Itulah kisah Thariq bin Ziyad yang begitu terkenal dan memotivasi. Kisah itu pula yang diungkit dalam buku Growing Under Pressure dari Iman Permana dan Jazak Yus Afriansyah, tetapi menggunakan nama tokoh yang berbeda. Inspirasinya tetap sama, bagaimana memunculkan tekanan dan mengubahnya menjadi poin of no return dan sekaligus menciptakan mindset positif.

 

Menurut Iman dan Jazak, agar dapat mengelola tekanan, kita sekurang-kurangnya mesti memiliki empat keyakinan (beliefs). Pertama, keyakinan bahwa di dunia ini tidak ada yang serba kebetulan atau no coincident. Begitu pula dengan tekanan, pasti munculnya juga tidak kebetulan, melainkan ada yang mengatur. Siapa? Sang Maha Pencipta atau Sang Maha Perencana. Keyakinan semacam ini sangat penting. Jika kita menyangkal atau menolak, itu malah bisa memicu lahirnya tekanan baru yang mungkin malah tidak terkendali.

Jika sudah memiliki keyakinan semacam itu, persoalan menjadi semakin mudah, yakni kita tinggal menjalaninya saja kehendak dari Yang Mahakuasa. Namun, tentu kita harus menjalaninya dengan terkelola. Bukan dibiarkan bak air mengalir begitu saja.

Kedua, keyakinan bahwa dalam setiap tekanan ada proses pembelajaran (learning behind every pressure). Dengan berbekal keyakinan bahwa di balik setiap tekanan tidak ada yang kebetulan, kita bisa menggali apa hikmah yang bisa dipetik dari hadirnya tekanan tersebut. Apa proses pembelajaran yang bisa kita petik?
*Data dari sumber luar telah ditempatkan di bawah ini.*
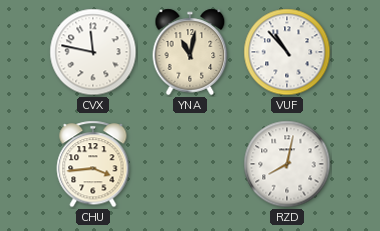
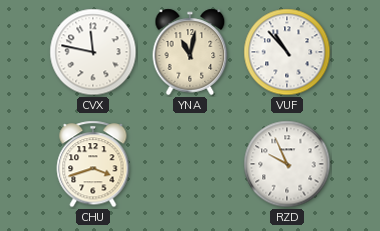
CHU: 3:44 -> 3:42
RZD: 8:02 -> 9:56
Sebab, ketika Tuhan memberikan tekanan, pasti ada kehendak yang ingin disampaikan-Nya. Maka, tugas kita adalah menemukan apa rencana Tuhan tersebut. Dan, kita juga harus yakin bahwa rencana Tuhan adalah yang terindah bagi setiap umat manusia.

Ketiga, keyakinan bahwa betapa pun beratnya tekanan, pilihan yang terbaik adalah menghadapi dan menyelesaikannya. Hanya itu pilihannya. Jadi, penting sekali bagi kita untuk memiliki keyakinan bahwa jangan menghindar atau melarikan diri dari tekanan. Hadapi, dan selesaikan. Sebab, jika tidak, kita tak pernah tahu apakah masalah tersebut akan muncul kembali kelak di kemudian hari. Dan, kita juga tidak pernah tahu apakah kelak masalahnya menjadi semakin ringan atau justru bertambah berat. Jadi, hadapi dan selesaikan.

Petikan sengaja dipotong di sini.